When a Stolen Token in an Archived Repo Compromised an Entire Platform
What Happened
On April 7, 2022, an attacker accessed a Heroku database and downloaded stored customer GitHub integration OAuth tokens. The entry point was a machine account token that had been committed to an archived private GitHub repository. The attacker found that token through an unidentified third-party integration that had access to the repo, then used it to pivot into Heroku’s internal database.

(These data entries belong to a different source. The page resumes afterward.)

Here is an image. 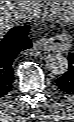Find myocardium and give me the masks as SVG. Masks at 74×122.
I'll list each match as a JSON object with an SVG mask.
<instances>
[{
  "instance_id": "1",
  "label": "myocardium",
  "mask_w": 74,
  "mask_h": 122,
  "mask_svg": "<svg viewBox=\"0 0 74 122\" xmlns=\"http://www.w3.org/2000/svg\"><path fill=\"white\" fill-rule=\"evenodd\" d=\"M47 2H48V5L50 6L51 11H53L54 13L58 15L63 16L60 10L58 9L59 1H47ZM72 14H74V1H73V6L67 11L65 16L68 17V16H71Z\"/></svg>"
}]
</instances>
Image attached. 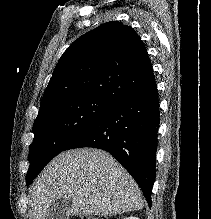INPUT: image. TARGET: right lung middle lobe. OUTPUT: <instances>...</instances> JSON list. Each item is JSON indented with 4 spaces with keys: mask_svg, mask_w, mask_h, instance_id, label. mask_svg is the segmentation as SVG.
<instances>
[{
    "mask_svg": "<svg viewBox=\"0 0 211 219\" xmlns=\"http://www.w3.org/2000/svg\"><path fill=\"white\" fill-rule=\"evenodd\" d=\"M113 105L114 102L100 97L75 98L58 102L37 116L26 184Z\"/></svg>",
    "mask_w": 211,
    "mask_h": 219,
    "instance_id": "1",
    "label": "right lung middle lobe"
}]
</instances>
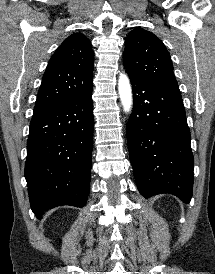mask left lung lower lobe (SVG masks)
<instances>
[{"instance_id": "obj_1", "label": "left lung lower lobe", "mask_w": 215, "mask_h": 274, "mask_svg": "<svg viewBox=\"0 0 215 274\" xmlns=\"http://www.w3.org/2000/svg\"><path fill=\"white\" fill-rule=\"evenodd\" d=\"M129 77L134 104L126 134L139 192L145 198L170 193L189 203L194 161L181 94Z\"/></svg>"}]
</instances>
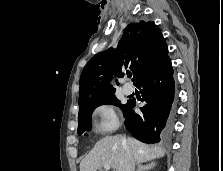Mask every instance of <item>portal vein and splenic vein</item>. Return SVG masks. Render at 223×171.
Here are the masks:
<instances>
[{"label": "portal vein and splenic vein", "mask_w": 223, "mask_h": 171, "mask_svg": "<svg viewBox=\"0 0 223 171\" xmlns=\"http://www.w3.org/2000/svg\"><path fill=\"white\" fill-rule=\"evenodd\" d=\"M103 167L105 168V170H110V165L109 164H104Z\"/></svg>", "instance_id": "1"}]
</instances>
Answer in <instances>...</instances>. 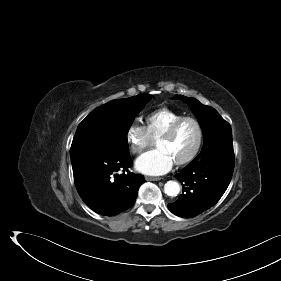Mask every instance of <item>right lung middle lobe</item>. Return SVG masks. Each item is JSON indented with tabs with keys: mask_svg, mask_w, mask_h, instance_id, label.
<instances>
[{
	"mask_svg": "<svg viewBox=\"0 0 281 281\" xmlns=\"http://www.w3.org/2000/svg\"><path fill=\"white\" fill-rule=\"evenodd\" d=\"M151 97L141 94L117 99L93 110L77 128L70 149L71 161L94 156L117 158L128 155L129 128Z\"/></svg>",
	"mask_w": 281,
	"mask_h": 281,
	"instance_id": "obj_1",
	"label": "right lung middle lobe"
}]
</instances>
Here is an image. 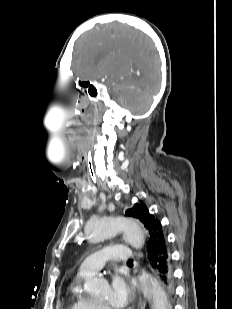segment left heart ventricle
<instances>
[{
    "label": "left heart ventricle",
    "mask_w": 232,
    "mask_h": 309,
    "mask_svg": "<svg viewBox=\"0 0 232 309\" xmlns=\"http://www.w3.org/2000/svg\"><path fill=\"white\" fill-rule=\"evenodd\" d=\"M99 303L101 304H109L110 303V289L106 288L103 296L101 297V299H99Z\"/></svg>",
    "instance_id": "obj_1"
}]
</instances>
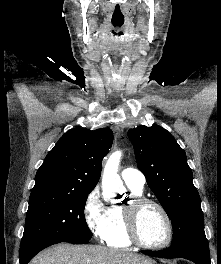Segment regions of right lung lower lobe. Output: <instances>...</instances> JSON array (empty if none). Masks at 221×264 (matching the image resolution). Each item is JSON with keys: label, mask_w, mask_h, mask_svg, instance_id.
Masks as SVG:
<instances>
[{"label": "right lung lower lobe", "mask_w": 221, "mask_h": 264, "mask_svg": "<svg viewBox=\"0 0 221 264\" xmlns=\"http://www.w3.org/2000/svg\"><path fill=\"white\" fill-rule=\"evenodd\" d=\"M88 241L89 240H69V241H64V242H69L73 244H84V243H87ZM60 242H63V241L45 242V243L38 244L34 247H31L29 249H26L20 252V264H27L38 252H40L41 250H43L44 248L50 245L60 243Z\"/></svg>", "instance_id": "98d812e1"}]
</instances>
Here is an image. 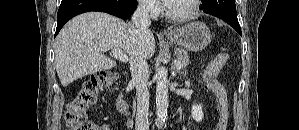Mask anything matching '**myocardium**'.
Here are the masks:
<instances>
[{"instance_id":"f54148a6","label":"myocardium","mask_w":299,"mask_h":130,"mask_svg":"<svg viewBox=\"0 0 299 130\" xmlns=\"http://www.w3.org/2000/svg\"><path fill=\"white\" fill-rule=\"evenodd\" d=\"M189 8L182 13L176 14L173 13L171 10V5H166L165 7V14L168 18L176 22H183L191 19L199 10V0H190Z\"/></svg>"}]
</instances>
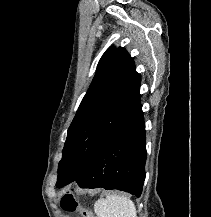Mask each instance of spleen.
<instances>
[{"label": "spleen", "mask_w": 211, "mask_h": 217, "mask_svg": "<svg viewBox=\"0 0 211 217\" xmlns=\"http://www.w3.org/2000/svg\"><path fill=\"white\" fill-rule=\"evenodd\" d=\"M97 217H137L135 204L126 196L108 195L94 205Z\"/></svg>", "instance_id": "obj_1"}]
</instances>
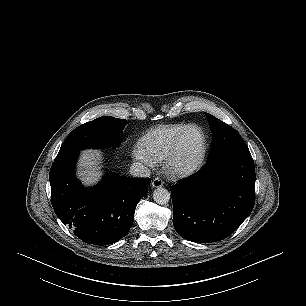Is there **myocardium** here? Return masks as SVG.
Instances as JSON below:
<instances>
[{
	"label": "myocardium",
	"instance_id": "f54148a6",
	"mask_svg": "<svg viewBox=\"0 0 306 306\" xmlns=\"http://www.w3.org/2000/svg\"><path fill=\"white\" fill-rule=\"evenodd\" d=\"M191 130H198L202 135V147L198 154L186 158L183 153V142L187 133ZM208 148V138L202 127L196 124L188 125L177 137L174 147L166 159L167 172L175 177H184L194 173L202 164Z\"/></svg>",
	"mask_w": 306,
	"mask_h": 306
}]
</instances>
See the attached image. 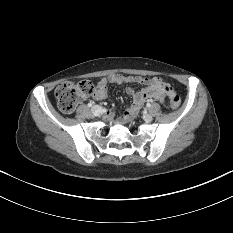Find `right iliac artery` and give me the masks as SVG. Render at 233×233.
I'll return each instance as SVG.
<instances>
[{
	"label": "right iliac artery",
	"mask_w": 233,
	"mask_h": 233,
	"mask_svg": "<svg viewBox=\"0 0 233 233\" xmlns=\"http://www.w3.org/2000/svg\"><path fill=\"white\" fill-rule=\"evenodd\" d=\"M93 102L88 103V107H92Z\"/></svg>",
	"instance_id": "82829eb1"
}]
</instances>
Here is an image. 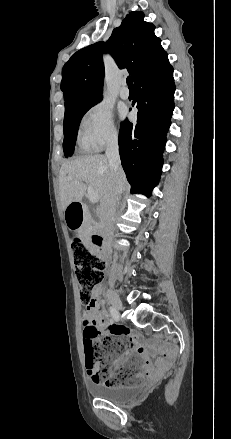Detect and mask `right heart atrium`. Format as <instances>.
<instances>
[{
  "label": "right heart atrium",
  "mask_w": 231,
  "mask_h": 439,
  "mask_svg": "<svg viewBox=\"0 0 231 439\" xmlns=\"http://www.w3.org/2000/svg\"><path fill=\"white\" fill-rule=\"evenodd\" d=\"M117 139L118 131L111 108L103 102L90 106L81 121L82 143L92 150H100L115 144Z\"/></svg>",
  "instance_id": "obj_1"
}]
</instances>
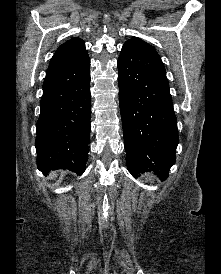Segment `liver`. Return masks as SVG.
I'll list each match as a JSON object with an SVG mask.
<instances>
[{"label": "liver", "instance_id": "obj_1", "mask_svg": "<svg viewBox=\"0 0 221 274\" xmlns=\"http://www.w3.org/2000/svg\"><path fill=\"white\" fill-rule=\"evenodd\" d=\"M55 177H56V173H52L51 178H55Z\"/></svg>", "mask_w": 221, "mask_h": 274}]
</instances>
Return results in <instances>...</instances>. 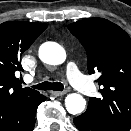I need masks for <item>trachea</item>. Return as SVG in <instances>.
Here are the masks:
<instances>
[{
	"label": "trachea",
	"mask_w": 131,
	"mask_h": 131,
	"mask_svg": "<svg viewBox=\"0 0 131 131\" xmlns=\"http://www.w3.org/2000/svg\"><path fill=\"white\" fill-rule=\"evenodd\" d=\"M32 87L38 90L63 91L64 89L63 84L60 82H42Z\"/></svg>",
	"instance_id": "obj_1"
}]
</instances>
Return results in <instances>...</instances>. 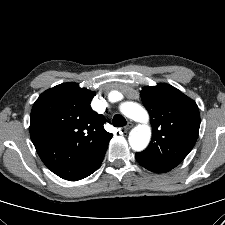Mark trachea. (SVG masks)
I'll return each mask as SVG.
<instances>
[{
	"mask_svg": "<svg viewBox=\"0 0 225 225\" xmlns=\"http://www.w3.org/2000/svg\"><path fill=\"white\" fill-rule=\"evenodd\" d=\"M112 123H113L114 127H123V126H125L127 124V121L122 115L116 114L113 117Z\"/></svg>",
	"mask_w": 225,
	"mask_h": 225,
	"instance_id": "obj_1",
	"label": "trachea"
}]
</instances>
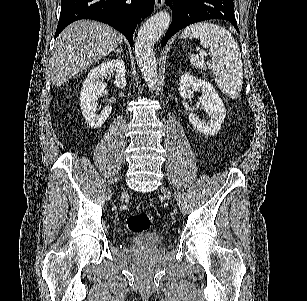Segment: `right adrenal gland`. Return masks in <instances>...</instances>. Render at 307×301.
Wrapping results in <instances>:
<instances>
[{"mask_svg": "<svg viewBox=\"0 0 307 301\" xmlns=\"http://www.w3.org/2000/svg\"><path fill=\"white\" fill-rule=\"evenodd\" d=\"M114 52H120V54H123V46H120V48H116Z\"/></svg>", "mask_w": 307, "mask_h": 301, "instance_id": "1", "label": "right adrenal gland"}]
</instances>
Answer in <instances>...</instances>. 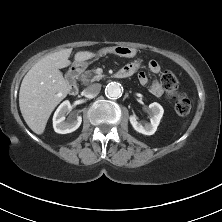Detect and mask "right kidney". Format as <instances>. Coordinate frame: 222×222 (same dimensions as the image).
Here are the masks:
<instances>
[{
	"label": "right kidney",
	"instance_id": "1",
	"mask_svg": "<svg viewBox=\"0 0 222 222\" xmlns=\"http://www.w3.org/2000/svg\"><path fill=\"white\" fill-rule=\"evenodd\" d=\"M71 109V104L68 100L60 104L53 116V128L56 133L67 134L79 128L82 122V117L77 116L76 119L65 121V115Z\"/></svg>",
	"mask_w": 222,
	"mask_h": 222
}]
</instances>
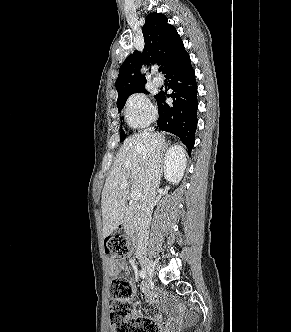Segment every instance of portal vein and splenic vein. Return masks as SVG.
Returning a JSON list of instances; mask_svg holds the SVG:
<instances>
[{
    "instance_id": "18ae733b",
    "label": "portal vein and splenic vein",
    "mask_w": 291,
    "mask_h": 332,
    "mask_svg": "<svg viewBox=\"0 0 291 332\" xmlns=\"http://www.w3.org/2000/svg\"><path fill=\"white\" fill-rule=\"evenodd\" d=\"M128 186V182L127 181H123L121 183V188H126ZM130 197L133 201H139L142 197V193L138 190H133L131 191Z\"/></svg>"
}]
</instances>
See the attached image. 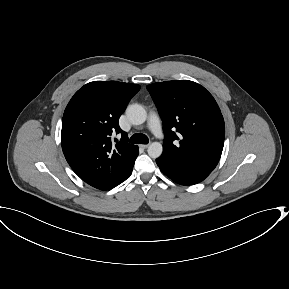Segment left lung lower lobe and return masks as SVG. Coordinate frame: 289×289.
<instances>
[{"mask_svg": "<svg viewBox=\"0 0 289 289\" xmlns=\"http://www.w3.org/2000/svg\"><path fill=\"white\" fill-rule=\"evenodd\" d=\"M157 165L160 170L174 182L181 185H193L203 181L209 174L210 170H204L191 166L172 165L165 160L158 158Z\"/></svg>", "mask_w": 289, "mask_h": 289, "instance_id": "obj_1", "label": "left lung lower lobe"}]
</instances>
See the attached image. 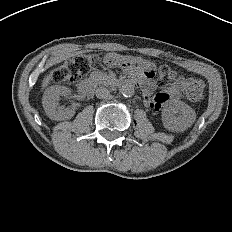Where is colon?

Over the next two days, the attacker enumerated customer repositories on GitHub, selectively targeted organizations, listed their private repos, and cloned repositories belonging to dozens of victims. They also downloaded Heroku’s own private source code. GitHub Security detected the unauthorized activity on April 12 and notified Salesforce (Heroku’s parent company) the next day. The investigation revealed the attacker had also exfiltrated the database containing usernames and hashed passwords for all Heroku customer accounts, plus pipeline-level config vars for Review Apps and Heroku CI.
Impact
All Heroku users were forced to reset their passwords on May 5. All existing GitHub integration OAuth tokens were revoked on April 15, breaking CI/CD pipelines for thousands of teams. The Heroku GitHub integration was disabled and remained unavailable for weeks. Dozens of organizations had private repositories accessed. npm (also owned by GitHub) was additionally impacted: the attacker used an AWS API key found in downloaded repos to access npm’s infrastructure.
Root Cause
A supply-chain attack enabled by a credential stored in source code. A machine account token existed in an archived private repo. A third-party integration with access to that repo was compromised (Heroku never identified which one). That token gave access to an internal database storing customer OAuth tokens, which gave access to customer private repos on GitHub. Each link in the chain amplified the blast radius.
Lessons
The Heroku breach is a textbook supply-chain security failure. Every OAuth integration authorized on your repos is a potential attack vector. Secrets in repos, even archived and private ones, are accessible to every integration with repo access. Broad OAuth tokens that grant access to all repos create outsized blast radius compared to scoped tokens. After the incident, the industry conversation shifted toward GitHub’s fine-grained personal access tokens and the GitHub Apps model, which limits permissions to specific repositories. The uncomfortable truth Heroku never resolved: they could not definitively identify the initial entry point, the third-party integration that was compromised first.